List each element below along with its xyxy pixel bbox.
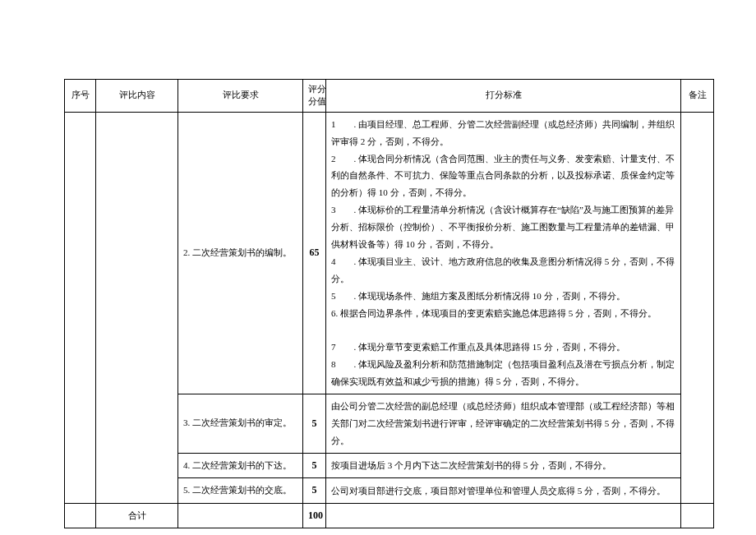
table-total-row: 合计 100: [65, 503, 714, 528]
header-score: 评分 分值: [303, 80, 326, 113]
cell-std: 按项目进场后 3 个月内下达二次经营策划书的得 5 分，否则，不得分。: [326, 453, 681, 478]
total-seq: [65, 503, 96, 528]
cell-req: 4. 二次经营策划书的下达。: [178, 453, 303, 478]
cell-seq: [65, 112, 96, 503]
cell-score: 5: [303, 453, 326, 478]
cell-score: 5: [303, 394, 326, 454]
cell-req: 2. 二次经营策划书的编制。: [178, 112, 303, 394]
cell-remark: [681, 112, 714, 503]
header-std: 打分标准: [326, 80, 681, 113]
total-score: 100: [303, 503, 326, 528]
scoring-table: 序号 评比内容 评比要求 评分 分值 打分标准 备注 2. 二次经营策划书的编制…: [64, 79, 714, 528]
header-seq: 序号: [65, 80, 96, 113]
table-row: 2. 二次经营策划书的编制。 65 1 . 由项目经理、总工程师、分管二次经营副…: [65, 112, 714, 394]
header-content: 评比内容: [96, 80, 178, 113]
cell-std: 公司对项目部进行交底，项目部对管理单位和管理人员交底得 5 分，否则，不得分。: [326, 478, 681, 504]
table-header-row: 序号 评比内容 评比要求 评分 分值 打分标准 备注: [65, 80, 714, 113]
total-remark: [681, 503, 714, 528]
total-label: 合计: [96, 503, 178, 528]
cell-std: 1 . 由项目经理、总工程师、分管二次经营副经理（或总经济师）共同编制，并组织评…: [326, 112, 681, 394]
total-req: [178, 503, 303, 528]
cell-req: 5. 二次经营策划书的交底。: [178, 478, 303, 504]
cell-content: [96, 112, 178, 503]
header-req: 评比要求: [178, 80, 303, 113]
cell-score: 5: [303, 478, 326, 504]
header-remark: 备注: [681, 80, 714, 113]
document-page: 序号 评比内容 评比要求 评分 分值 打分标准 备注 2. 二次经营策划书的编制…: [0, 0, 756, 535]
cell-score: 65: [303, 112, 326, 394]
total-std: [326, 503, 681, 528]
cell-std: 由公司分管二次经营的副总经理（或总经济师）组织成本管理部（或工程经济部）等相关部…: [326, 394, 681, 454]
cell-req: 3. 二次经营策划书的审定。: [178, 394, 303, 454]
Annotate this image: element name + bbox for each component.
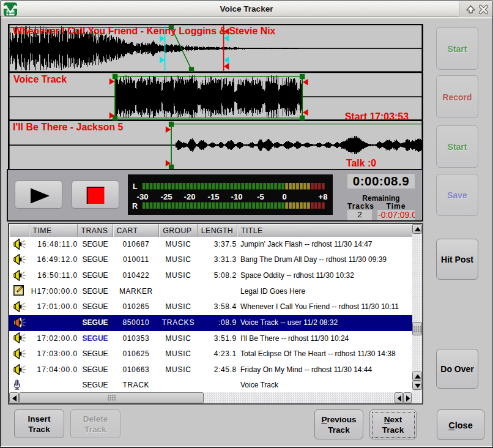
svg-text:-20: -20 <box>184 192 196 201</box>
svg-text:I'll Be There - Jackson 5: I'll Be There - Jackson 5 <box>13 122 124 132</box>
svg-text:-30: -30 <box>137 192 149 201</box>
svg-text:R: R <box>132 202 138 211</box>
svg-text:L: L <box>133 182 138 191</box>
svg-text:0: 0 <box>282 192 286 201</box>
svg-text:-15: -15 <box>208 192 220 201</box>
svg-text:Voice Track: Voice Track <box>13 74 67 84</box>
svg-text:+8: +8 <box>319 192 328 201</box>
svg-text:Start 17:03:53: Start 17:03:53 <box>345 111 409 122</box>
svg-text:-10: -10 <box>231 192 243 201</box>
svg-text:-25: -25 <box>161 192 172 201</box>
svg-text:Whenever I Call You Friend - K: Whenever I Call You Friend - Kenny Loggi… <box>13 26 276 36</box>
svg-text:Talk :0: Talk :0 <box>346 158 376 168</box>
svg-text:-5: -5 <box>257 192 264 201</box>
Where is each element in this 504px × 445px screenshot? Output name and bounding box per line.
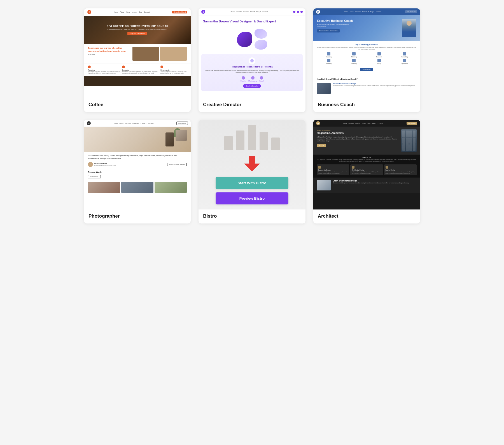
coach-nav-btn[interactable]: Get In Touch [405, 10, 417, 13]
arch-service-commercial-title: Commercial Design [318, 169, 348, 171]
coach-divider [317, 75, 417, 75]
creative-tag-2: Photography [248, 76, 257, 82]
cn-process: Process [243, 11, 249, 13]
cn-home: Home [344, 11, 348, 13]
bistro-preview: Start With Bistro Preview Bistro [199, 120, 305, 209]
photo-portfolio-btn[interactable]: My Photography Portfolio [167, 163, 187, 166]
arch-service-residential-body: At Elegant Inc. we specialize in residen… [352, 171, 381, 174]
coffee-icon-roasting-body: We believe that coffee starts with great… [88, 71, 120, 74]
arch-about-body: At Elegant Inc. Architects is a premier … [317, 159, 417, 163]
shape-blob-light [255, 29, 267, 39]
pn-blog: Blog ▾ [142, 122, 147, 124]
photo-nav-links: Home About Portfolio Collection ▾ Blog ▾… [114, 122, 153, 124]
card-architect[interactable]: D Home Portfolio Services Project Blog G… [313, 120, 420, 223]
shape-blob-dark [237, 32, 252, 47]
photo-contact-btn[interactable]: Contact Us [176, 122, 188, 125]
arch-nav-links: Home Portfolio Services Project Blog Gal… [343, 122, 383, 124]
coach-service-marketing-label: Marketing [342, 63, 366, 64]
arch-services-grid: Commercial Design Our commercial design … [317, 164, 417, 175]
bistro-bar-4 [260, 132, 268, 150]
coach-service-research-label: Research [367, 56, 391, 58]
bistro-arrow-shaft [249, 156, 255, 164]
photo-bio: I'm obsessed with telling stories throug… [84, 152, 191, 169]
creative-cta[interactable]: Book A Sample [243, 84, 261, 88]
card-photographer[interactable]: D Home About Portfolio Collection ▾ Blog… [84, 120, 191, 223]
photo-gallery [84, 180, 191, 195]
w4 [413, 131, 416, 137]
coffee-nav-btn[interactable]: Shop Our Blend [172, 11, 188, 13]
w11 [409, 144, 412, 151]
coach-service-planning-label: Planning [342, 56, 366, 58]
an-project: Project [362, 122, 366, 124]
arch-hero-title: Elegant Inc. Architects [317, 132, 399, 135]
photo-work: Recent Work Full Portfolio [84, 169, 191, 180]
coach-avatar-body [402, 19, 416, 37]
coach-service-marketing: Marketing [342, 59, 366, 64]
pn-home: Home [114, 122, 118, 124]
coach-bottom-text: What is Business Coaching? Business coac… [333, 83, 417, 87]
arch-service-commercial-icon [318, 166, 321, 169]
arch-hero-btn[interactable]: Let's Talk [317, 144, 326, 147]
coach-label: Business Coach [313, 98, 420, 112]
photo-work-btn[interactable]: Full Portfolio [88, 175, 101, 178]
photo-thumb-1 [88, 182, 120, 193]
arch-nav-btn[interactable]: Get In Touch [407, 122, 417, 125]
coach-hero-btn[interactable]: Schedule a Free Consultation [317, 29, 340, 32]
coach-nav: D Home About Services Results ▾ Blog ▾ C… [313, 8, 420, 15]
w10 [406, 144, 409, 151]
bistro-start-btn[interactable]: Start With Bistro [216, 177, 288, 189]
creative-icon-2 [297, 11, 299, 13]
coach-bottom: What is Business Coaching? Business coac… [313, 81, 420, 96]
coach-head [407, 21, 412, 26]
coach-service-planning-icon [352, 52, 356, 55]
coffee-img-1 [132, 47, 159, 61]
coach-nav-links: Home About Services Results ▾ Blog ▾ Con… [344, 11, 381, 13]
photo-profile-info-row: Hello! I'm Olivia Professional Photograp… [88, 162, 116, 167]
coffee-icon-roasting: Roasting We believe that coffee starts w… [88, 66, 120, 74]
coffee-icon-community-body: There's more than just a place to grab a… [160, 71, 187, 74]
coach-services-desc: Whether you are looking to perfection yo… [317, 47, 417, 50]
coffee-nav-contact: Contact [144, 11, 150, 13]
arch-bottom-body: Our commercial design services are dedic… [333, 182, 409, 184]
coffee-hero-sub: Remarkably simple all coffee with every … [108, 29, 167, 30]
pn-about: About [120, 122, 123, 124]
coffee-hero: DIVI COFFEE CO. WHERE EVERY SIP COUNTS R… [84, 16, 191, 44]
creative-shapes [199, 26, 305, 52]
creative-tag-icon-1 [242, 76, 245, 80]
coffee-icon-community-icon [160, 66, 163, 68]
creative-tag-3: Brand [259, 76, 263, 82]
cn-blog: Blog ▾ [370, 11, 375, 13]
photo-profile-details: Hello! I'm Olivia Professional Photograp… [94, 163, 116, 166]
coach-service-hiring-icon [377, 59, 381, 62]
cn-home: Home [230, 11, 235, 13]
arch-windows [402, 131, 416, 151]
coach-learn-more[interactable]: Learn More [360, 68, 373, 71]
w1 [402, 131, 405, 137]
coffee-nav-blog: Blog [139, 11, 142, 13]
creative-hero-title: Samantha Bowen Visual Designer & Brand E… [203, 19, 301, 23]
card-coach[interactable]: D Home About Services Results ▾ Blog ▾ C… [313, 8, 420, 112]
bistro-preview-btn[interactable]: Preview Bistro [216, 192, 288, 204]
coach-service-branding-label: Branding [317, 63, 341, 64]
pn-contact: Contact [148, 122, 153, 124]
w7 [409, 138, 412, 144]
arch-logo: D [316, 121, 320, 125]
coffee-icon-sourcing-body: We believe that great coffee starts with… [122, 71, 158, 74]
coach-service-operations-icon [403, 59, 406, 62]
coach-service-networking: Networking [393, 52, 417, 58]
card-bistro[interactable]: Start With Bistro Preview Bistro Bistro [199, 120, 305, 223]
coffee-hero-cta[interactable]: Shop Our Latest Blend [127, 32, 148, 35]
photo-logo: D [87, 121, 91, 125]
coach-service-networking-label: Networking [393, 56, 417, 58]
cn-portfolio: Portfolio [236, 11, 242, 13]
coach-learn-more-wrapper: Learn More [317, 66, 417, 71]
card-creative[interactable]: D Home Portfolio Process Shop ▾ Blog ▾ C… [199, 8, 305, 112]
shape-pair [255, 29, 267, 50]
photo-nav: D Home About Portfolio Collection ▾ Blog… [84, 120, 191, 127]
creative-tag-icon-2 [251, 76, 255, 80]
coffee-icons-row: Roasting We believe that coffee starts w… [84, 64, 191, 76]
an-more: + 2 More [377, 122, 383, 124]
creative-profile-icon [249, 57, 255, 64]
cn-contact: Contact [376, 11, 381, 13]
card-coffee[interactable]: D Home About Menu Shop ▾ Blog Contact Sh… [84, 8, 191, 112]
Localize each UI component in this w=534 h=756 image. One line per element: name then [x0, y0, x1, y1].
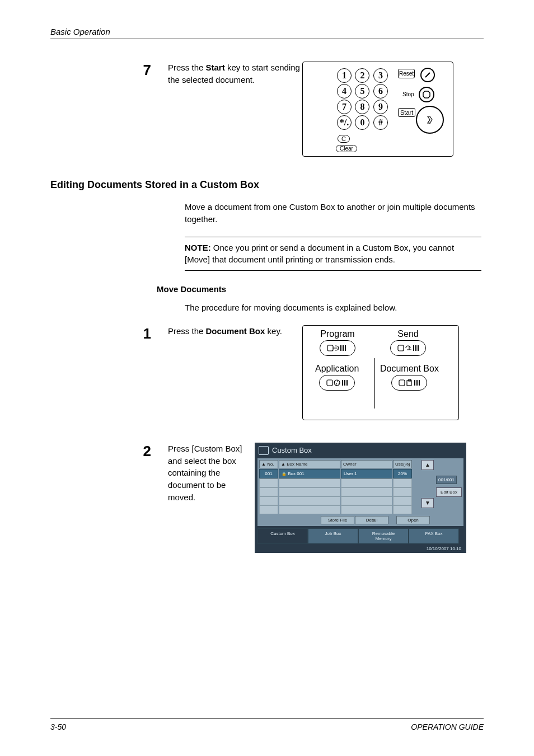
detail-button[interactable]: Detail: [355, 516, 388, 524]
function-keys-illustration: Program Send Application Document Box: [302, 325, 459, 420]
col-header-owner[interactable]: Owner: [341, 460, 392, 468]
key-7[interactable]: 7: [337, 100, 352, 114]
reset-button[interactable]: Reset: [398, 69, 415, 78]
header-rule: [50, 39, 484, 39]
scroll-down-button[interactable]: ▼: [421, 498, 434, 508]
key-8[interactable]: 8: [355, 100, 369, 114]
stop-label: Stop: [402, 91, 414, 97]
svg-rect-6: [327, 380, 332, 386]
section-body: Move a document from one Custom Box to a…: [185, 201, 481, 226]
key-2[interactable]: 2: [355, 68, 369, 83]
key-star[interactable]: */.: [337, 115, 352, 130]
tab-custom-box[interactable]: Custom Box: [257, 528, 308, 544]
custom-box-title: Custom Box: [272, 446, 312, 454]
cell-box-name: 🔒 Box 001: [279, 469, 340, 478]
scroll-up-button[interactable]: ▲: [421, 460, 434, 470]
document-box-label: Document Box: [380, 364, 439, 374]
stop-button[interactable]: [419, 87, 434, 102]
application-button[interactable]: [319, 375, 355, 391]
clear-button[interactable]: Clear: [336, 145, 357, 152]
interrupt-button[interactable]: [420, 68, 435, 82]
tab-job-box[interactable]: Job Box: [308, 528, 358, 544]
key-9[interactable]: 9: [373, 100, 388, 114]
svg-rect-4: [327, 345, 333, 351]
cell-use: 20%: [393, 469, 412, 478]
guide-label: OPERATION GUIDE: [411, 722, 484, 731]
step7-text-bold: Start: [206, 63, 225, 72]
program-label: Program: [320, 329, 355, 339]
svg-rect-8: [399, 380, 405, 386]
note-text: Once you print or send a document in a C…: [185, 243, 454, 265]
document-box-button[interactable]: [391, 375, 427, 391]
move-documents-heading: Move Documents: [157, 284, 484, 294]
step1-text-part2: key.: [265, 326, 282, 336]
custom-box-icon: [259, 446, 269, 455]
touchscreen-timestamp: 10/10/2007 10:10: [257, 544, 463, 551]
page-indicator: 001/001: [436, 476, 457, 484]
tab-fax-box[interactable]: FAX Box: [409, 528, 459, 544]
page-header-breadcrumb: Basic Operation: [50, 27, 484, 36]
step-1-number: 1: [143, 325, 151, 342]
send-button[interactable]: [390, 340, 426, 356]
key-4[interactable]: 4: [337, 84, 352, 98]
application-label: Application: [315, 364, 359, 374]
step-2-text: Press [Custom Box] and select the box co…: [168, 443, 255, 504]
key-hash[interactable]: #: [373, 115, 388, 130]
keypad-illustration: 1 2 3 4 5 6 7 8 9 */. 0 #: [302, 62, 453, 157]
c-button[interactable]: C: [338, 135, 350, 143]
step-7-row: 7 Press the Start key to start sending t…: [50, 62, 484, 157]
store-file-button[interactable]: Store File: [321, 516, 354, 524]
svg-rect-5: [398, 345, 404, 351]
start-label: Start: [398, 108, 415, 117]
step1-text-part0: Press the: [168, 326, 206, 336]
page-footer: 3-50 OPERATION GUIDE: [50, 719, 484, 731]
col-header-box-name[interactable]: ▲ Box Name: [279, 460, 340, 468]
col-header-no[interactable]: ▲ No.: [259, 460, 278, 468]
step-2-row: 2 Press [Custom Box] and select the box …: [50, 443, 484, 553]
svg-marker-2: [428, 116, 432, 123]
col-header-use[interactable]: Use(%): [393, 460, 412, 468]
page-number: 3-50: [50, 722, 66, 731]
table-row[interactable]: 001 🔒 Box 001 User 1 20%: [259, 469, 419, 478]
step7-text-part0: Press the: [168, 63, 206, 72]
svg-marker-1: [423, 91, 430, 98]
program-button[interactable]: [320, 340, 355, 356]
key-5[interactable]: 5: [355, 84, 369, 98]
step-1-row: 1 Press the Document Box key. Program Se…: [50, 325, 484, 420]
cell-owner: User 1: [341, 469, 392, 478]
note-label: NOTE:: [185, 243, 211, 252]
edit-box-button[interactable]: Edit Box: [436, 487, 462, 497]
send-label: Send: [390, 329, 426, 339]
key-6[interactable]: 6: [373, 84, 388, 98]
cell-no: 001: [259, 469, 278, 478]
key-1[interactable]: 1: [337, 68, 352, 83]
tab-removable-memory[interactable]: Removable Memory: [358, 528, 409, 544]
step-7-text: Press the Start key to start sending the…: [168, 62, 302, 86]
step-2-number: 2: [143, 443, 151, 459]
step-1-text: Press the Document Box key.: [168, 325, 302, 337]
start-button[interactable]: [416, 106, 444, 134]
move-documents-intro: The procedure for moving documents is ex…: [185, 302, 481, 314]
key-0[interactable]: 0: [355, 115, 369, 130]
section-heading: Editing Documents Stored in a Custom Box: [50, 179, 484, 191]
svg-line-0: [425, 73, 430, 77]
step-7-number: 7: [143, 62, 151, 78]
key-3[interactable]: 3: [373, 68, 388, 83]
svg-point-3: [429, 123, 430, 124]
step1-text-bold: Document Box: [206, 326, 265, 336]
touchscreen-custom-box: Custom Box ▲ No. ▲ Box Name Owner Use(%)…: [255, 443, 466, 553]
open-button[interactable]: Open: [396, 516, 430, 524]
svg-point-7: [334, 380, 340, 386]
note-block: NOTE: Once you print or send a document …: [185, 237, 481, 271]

Try it >> Report every line in the data that holds "Once", copying each one.

Answer for this exercise >>
note-text: Once you print or send a document in a C…: [185, 243, 454, 265]
note-block: NOTE: Once you print or send a document …: [185, 237, 481, 271]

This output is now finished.